"Cooking with Oysters" Recipe Book



A new release from the Shellfish Association of Great Britain, 10 delicious and easy to follow recipes by acclaimed British chefs, restaurateurs, professional cooks and seafood lovers.
 
“Oysters are one of the jewels of British cuisine. When cooked, they complement and enhance many other flavours, and their delicate flesh melts in your mouth, making them the perfect ingredient for any occasion”.  Said Mat Follas, winner of MasterChef 2009, who introduces the recipe collection.
 
“Eating oysters will truly benefit your general wellbeing. Their low fat content, low calorie count and the fact they are packed with vitamins, minerals, as well as high levels of omega-3s, easily place oysters in the category of superfood” said Dr Tom Pickerell, Director of the Shellfish Association.
 
“We hope that “Cooking with oysters” will entice all budding chefs out there to try something new and consider oysters as an ingredient for tasty recipes. We want to see this wonderful & sustainable shellfish used in kitchens more routinely, for they are surprisingly easy to prepare, and the results are impressive looking dishes in minutes. ” added Dr Pickerell.
 
Oysters are versatile and lend themselves to starter size or main course options and they are available in good supermarkets as well as fishmongers, so be sure to put them on your shopping list.
 
Native oysters are available from September to April.  An important centre for the production of oysters is Whitstable in the South East.  The 2010 Whitstable Oyster Festival takes place 24th-30th July http://www.whitstableoysterfestival.com/
 
For copies of “Cooking with Oysters” or further information, please contact Sylvette Peplowski on 020 7283 8305 or 07944 552094.
 
Editor’s notes:
- The Shellfish Association of Great Britain (SAGB) is the trade body that has been providing support to the UK shellfish industry for over a century from “harvest to sale”.
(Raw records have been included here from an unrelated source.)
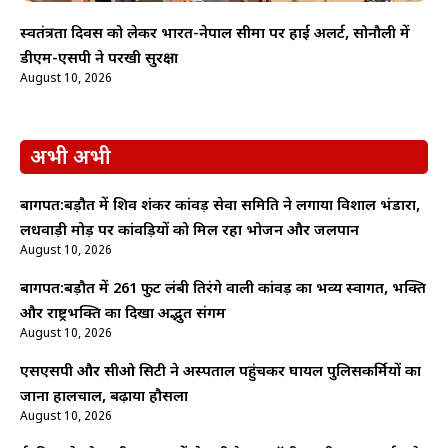
स्वतंत्रता दिवस को लेकर भारत-नेपाल सीमा पर हाई अलर्ट, सोनौली में
डीएम-एसपी ने परखी सुरक्षा
August 10, 2026
अभी अभी
बागपत:बड़ौत में शिव शंकर कांवड़ सेवा समिति ने लगाया विशाल भंडारा,
लधवाड़ी मोड़ पर कांवड़ियों को मिल रहा भोजन और जलपान
August 10, 2026
बागपत:बड़ौत में 261 फुट लंबी तिरंगे वाली कांवड़ का भव्य स्वागत, भक्ति
और राष्ट्रभक्ति का दिखा अद्भुत संगम
August 10, 2026
एसएसपी और सीओ सिटी ने अस्पताल पहुंचकर घायल पुलिसकर्मियों का
जाना हालचाल, बढ़ाया हौसला
August 10, 2026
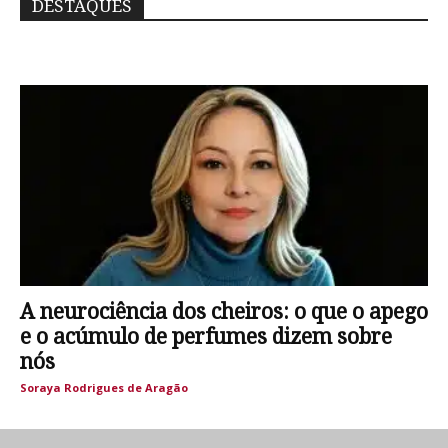
DESTAQUES
A neurociência dos cheiros: o que o apego
e o acúmulo de perfumes dizem sobre
nós
Soraya Rodrigues de Aragão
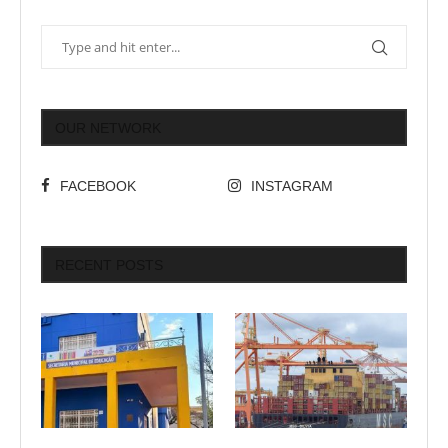
OUR NETWORK
FACEBOOK
INSTAGRAM
RECENT POSTS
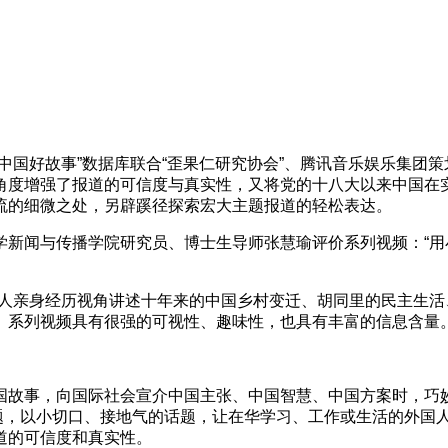
中国搜索“中国好故事”数据库联合“歪果仁研究协会”、腾讯音乐娱乐
角度增强了报道的可信度与真实性，又将党的十八大以来中国在实
流的细微之处，另辟蹊径探索宏大主题报道的轻松表达。
学新闻与传播学院研究员、博士生导师张慧瑜评价系列视频：“
国人亲身经历视角讲述十年来的中国乡村变迁、胡同里的民主生
。系列视频具有很强的可视性、趣味性，也具有丰富的信息含量。
国故事，向国际社会宣介中国主张、中国智慧、中国方案时，巧妙
问题，以小切口、接地气的话题，让在华学习、工作或生活的外国
道的可信度和真实性。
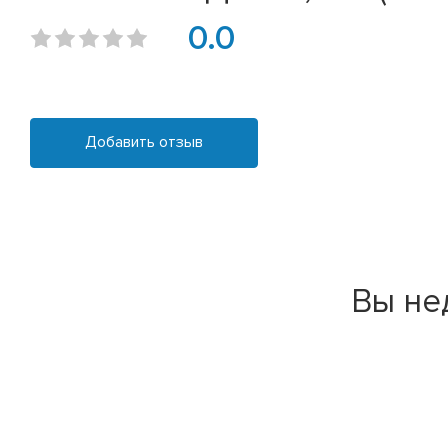
0.0
Добавить отзыв
Вы не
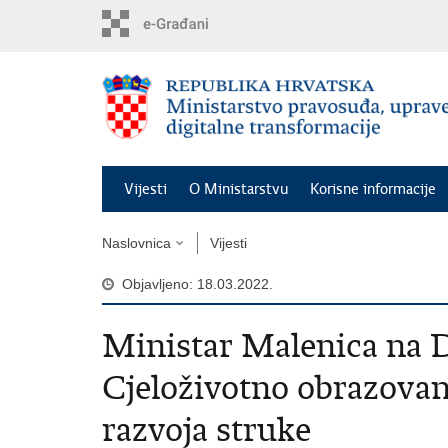
Preskoči
na
glavni
sadržaj
Vijesti
O Ministarstvu
Korisne informacije
Naslovnica
Vijesti
Objavljeno: 18.03.2022.
Ministar Malenica na D
Cjeloživotno obrazovanj
razvoja struke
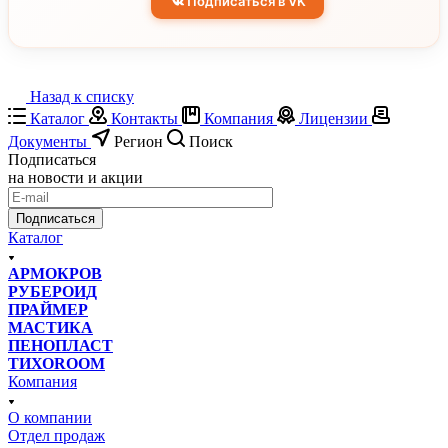
Подписаться в VK
Назад к списку
Каталог
Контакты
Компания
Лицензии
Документы
Регион
Поиск
Подписаться
на новости и акции
Подписаться
Каталог
АРМОКРОВ
РУБЕРОИД
ПРАЙМЕР
МАСТИКА
ПЕНОПЛАСТ
ТИХОROOM
Компания
О компании
Отдел продаж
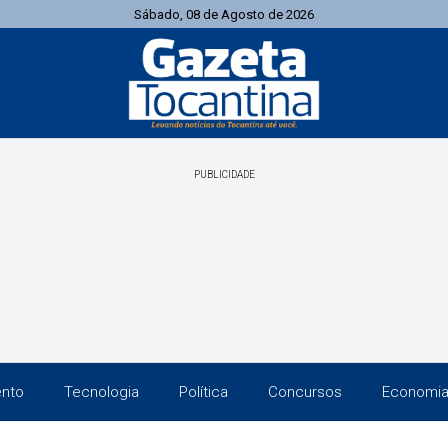
Sábado, 08 de Agosto de 2026
PUBLICIDADE
ento
Tecnologia
Política
Concursos
Economi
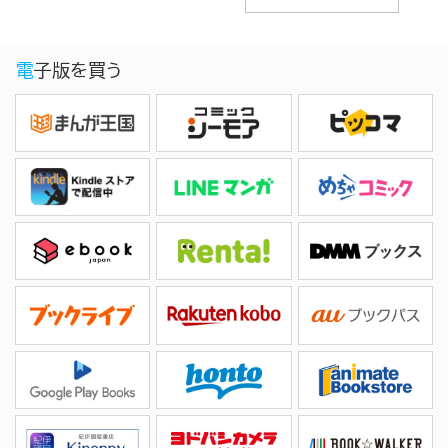
電子版を買う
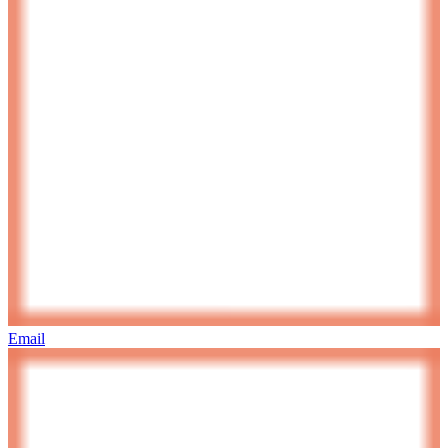
Email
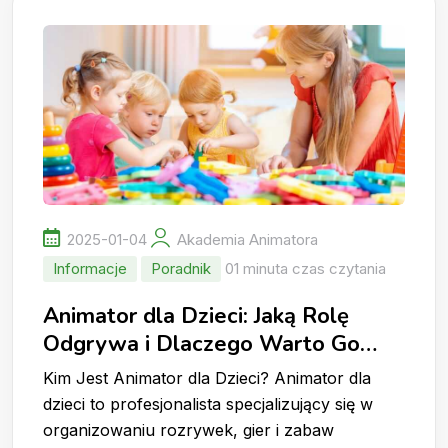
2025-01-04
Akademia Animatora
Informacje
Poradnik
01 minuta czas czytania
Animator dla Dzieci: Jaką Rolę
Odgrywa i Dlaczego Warto Go
Wynająć?
Kim Jest Animator dla Dzieci? Animator dla
dzieci to profesjonalista specjalizujący się w
organizowaniu rozrywek, gier i zabaw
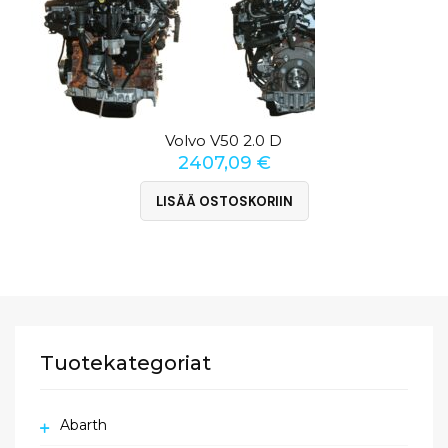
Volvo V50 2.0 D
2407,09
€
LISÄÄ OSTOSKORIIN
Tuotekategoriat
Abarth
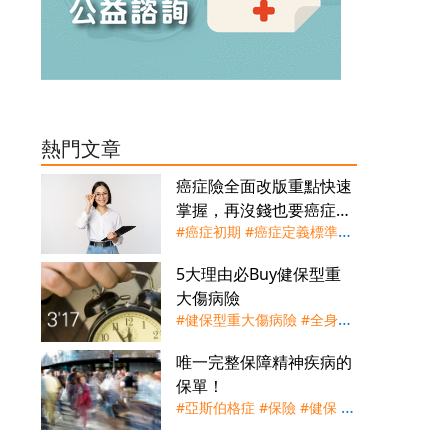
熱門文章
癌症險全面改版重點快速
掌握，再沒錢也要癌症保
#癌症初期
#癌症定義標準化
障
#癌症輕度
#癌症重度
#癌症
5大理由必Buy健保型重
險
#重大傷病險
#重大疾病險
大傷病險
#健保型重大傷病險
#全身性
自體免疫疾病
#慢性精神病
#
唯一完整保障精神疾病的
洗腎
#癌症
#罕見疾病
#腦中
保單！
風
#亞斯伯格症
#保險
#健保
#
失智症
#妄想症
#思覺失調症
- There are two types of oysters widely consumed and available in the UK. The Pacific (or rock) oyster available all year round and the native (or flat) oyster available from September to April.
- The Shellfish Association of Great Britain supports the “enjoy seafood twice a week” campaign run by Seafish, the authority on seafood, which recommends that adults should eat at least two portions of seafood every week, at least one of which should be oil rich.
- Oysters are high in vitamin B12, zinc and iron. They contain over 14 times more zinc than beef, and 50 times more than chicken. They contain 8 times more iron than chicken and are a good source of omega-3 fatty acids.
 
- Recipes featured in “Cooking with oysters”are by Tom Aikens, Richard Corrigan, Brian Turner, Hugh Fearnley-Whittingstall, Mark Hix, CJ Jackson, Stephen Pini, Rick Stein, Mitch Tonks, and John Wright.